- **Task details**: Set down all the data again. Change nothing.

- **Available records**:
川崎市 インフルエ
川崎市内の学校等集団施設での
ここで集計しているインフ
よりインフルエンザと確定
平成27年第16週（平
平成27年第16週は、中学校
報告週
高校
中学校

- **Completed exercise**:
川崎市 インフルエ
川崎市内の学校等集団施設での
ここで集計しているインフ
よりインフルエンザと確定
平成27年第16週（平
平成27年第16週は、中学校
報告週
高校
中学校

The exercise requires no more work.